General Business Conditions


These general business conditions are used to regulate all mutual obligations, rights and responsibilities between
the company PRIMAT d.d. (hereinafter supplier) and its buyers resp. contracting authorities (hereinafter buyer).
The selling of goods and services is based on these general business conditions.
These general business conditions are valid by accepting the offer, by conclusion of the contract, by each
submitted order or in any other mutually acceptable manner and are part of offers, contracts, Pro-forma invoices,
orders and invoices.

Any eventual resignation from these general business conditions or deviations from these conditions is valid only if
the supplier confirms it in a writing form, but this does not affects the validity of the remaining provisions of these
general business conditions, which do not change even in case of confirmed agreement about resignation.
We do not accept any other conditions, even if we do not explicitly contradict them.


The offer includes subject, quantity, price, terms of payment and delivery time. In case that the offer includes
its validity resp. the deadline for its acceptance, the supplier is bounded on the offer only until the deadline
resp. until the offer validity expires. In case the deadline for accepting the offer is not defined, the offer for
the supplier is not obligated.

All orders must be received in writing form with following information required: the exact address of the buyer,
buyer’s tax identification number, the correct titles and quantities of goods, the required delivery time and
shipping method.
Offer is accepted also when the acts of the buyer can be understood as order, on basis of established practice
between the parties and their traditions.  
Order becomes effective only with our writing confirmation. As an order confirmation, we understand also
confirmation by fax or e-mail. The content of order confirmation is ultimate.  
In case of order cancellation, the buyer is bounded to pay for all costs, which have resulted with his order
until the date of cancellation.

In case that the buyer is accepting the offer and at the same time suggesting some changes regarding the offer,
it is considered that the offer is being refused and that the counter-offer is given. The counter-offer commits
the supplier only at the extent confirmed in written form.


Delivery times are indicative and are non-binding, except where exactly specified to the contrary in writing.

The delivery time starts on the day we confirm the order or we conclude the contract, and ends on the day
of product shipment or performing the required service to the buyer. In case when parties agree in advanced
payment, delivery time starts after the prepayment receipt.

Supplier is not responsible for any delivery delay caused by force majeure or unpredictable hindrances,
which do not resolve from supplier’s reason and have a great influence on performing the obligation.
Supplier is obligated immediately to inform the buyer about the start and ending of the force majeure or hindrance.
On this base, the buyer can not require cost refund for damages which occurred because of exceeding
the delivery time.

Supplier is entitled to extend a delivery time:
-    In case when changes in law, regulations and in other rules occur, which has to be considered, obligated
     by the supplier for fulfilment of the contract,
-    Due to changes in volume resp. size, shape and technical version of the ordered goods,
     In this case, both parties have to agree in writing about new delivery time, any additional costs and other
     contraction terms.
-    In case of buyers’ subsequently order changes,
-    In consequence of buyer’s actions or its omissions.

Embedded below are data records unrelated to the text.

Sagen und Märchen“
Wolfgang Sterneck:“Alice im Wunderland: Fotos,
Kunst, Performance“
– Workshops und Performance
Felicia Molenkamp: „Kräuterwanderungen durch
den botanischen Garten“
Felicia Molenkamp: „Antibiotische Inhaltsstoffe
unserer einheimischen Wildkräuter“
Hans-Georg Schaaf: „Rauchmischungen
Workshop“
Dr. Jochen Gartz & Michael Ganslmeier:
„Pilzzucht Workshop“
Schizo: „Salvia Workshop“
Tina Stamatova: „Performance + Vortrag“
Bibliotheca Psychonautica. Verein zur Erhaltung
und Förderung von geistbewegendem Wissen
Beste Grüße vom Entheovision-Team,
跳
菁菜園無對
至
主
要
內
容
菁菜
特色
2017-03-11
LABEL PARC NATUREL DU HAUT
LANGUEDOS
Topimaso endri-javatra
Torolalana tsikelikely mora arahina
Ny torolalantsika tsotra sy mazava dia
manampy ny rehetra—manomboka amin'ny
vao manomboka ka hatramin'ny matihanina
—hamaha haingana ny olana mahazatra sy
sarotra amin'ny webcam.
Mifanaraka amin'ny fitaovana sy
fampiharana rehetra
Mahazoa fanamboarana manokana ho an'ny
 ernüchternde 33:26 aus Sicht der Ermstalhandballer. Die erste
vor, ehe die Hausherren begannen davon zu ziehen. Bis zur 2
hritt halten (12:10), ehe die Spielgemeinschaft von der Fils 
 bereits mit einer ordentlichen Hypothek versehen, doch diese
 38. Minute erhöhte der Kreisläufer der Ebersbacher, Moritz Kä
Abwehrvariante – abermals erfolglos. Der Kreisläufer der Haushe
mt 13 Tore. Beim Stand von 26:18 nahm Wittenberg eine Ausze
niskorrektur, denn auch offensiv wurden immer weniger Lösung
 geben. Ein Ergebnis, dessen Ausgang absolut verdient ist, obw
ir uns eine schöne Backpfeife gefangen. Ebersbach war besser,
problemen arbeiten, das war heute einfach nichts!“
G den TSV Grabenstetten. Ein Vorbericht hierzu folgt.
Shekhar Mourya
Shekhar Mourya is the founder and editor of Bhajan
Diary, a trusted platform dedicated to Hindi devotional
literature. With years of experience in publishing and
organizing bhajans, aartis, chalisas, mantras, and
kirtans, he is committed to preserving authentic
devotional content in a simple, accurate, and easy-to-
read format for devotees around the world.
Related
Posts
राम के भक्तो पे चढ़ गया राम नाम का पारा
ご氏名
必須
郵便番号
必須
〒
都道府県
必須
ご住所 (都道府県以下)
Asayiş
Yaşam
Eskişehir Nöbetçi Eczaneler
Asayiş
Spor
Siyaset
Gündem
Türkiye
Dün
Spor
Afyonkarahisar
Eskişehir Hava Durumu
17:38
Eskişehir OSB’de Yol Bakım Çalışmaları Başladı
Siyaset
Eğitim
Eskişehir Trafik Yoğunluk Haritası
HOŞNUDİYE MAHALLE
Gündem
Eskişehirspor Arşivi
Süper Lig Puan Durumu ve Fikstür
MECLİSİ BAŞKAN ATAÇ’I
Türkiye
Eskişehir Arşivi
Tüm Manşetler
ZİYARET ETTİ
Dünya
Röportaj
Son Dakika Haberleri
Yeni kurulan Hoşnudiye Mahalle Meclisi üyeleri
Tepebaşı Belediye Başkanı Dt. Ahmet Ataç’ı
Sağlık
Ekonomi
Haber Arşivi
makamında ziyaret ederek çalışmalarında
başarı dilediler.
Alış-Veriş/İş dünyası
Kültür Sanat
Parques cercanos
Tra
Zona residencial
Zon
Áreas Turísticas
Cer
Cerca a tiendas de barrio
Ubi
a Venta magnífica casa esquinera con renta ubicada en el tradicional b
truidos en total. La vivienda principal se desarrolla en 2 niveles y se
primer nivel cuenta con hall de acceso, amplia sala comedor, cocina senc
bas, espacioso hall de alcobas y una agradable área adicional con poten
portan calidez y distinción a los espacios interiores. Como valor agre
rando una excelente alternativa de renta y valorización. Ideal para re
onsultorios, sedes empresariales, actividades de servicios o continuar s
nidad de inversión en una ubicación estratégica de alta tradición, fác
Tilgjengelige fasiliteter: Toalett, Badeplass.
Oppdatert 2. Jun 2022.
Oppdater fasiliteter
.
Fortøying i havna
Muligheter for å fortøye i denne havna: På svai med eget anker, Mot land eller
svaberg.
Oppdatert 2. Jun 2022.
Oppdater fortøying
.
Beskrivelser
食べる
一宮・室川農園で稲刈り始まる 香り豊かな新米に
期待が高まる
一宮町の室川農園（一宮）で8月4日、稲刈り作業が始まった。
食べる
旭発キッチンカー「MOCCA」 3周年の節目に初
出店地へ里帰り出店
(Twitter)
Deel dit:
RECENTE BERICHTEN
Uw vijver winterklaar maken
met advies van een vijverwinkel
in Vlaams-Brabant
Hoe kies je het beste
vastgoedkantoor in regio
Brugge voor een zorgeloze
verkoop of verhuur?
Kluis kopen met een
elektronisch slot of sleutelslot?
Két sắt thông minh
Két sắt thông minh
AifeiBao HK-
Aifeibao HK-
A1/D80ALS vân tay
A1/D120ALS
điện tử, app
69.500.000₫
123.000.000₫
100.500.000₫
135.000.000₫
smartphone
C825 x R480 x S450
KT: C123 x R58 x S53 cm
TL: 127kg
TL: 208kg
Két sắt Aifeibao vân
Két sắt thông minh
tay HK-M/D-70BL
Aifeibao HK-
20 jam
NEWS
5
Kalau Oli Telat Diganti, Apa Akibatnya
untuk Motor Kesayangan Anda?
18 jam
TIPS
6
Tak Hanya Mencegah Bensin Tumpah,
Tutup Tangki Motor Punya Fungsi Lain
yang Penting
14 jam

The supplier reserves the right for partial deliveries.

When a buyer is not capable to accept delivery of the goods or performed service in the indicated delivery time,
the supplier reserves the right to issue the invoice for the goods or service. At the same time, the supplier reserves
the right to charge the buyer for warehouse costs and issue an invoice for all additional costs.


Prices for products and services are defined in the valid price lists or are stated individually.
The sales prices do not include VAT.

By product delivery or performed service the supplier is bounded to immediately issue an invoice. The invoice must be
paid according to the agreed time and terms stated in the agreement or specified in the order confirmation.
As the date of payment, it is considered the date of receiving the buyer’s payment on supplier’s bank account at the
commercial bank.
In case of payment delay, the supplier has the right to charge the statutory interest from the expiry date of the each invoice
until executed payment. In case a buyer does not pay an agreed amount on time, the supplier has the right to charge
the interest from the expiry date of each invoice until executed payment.
In case of payment delay the supplier is also entitled to stop further implementation of a contract or, in extreme cases,
the supplier can also resign from a contract and demand reimbursement of all so far incurred expenses and damages.
In the event of unsuccessful agreement about the payment amount within the agreed payment time and terms, the buyer
shall be held legally in default after the first unsuccessful written reminder.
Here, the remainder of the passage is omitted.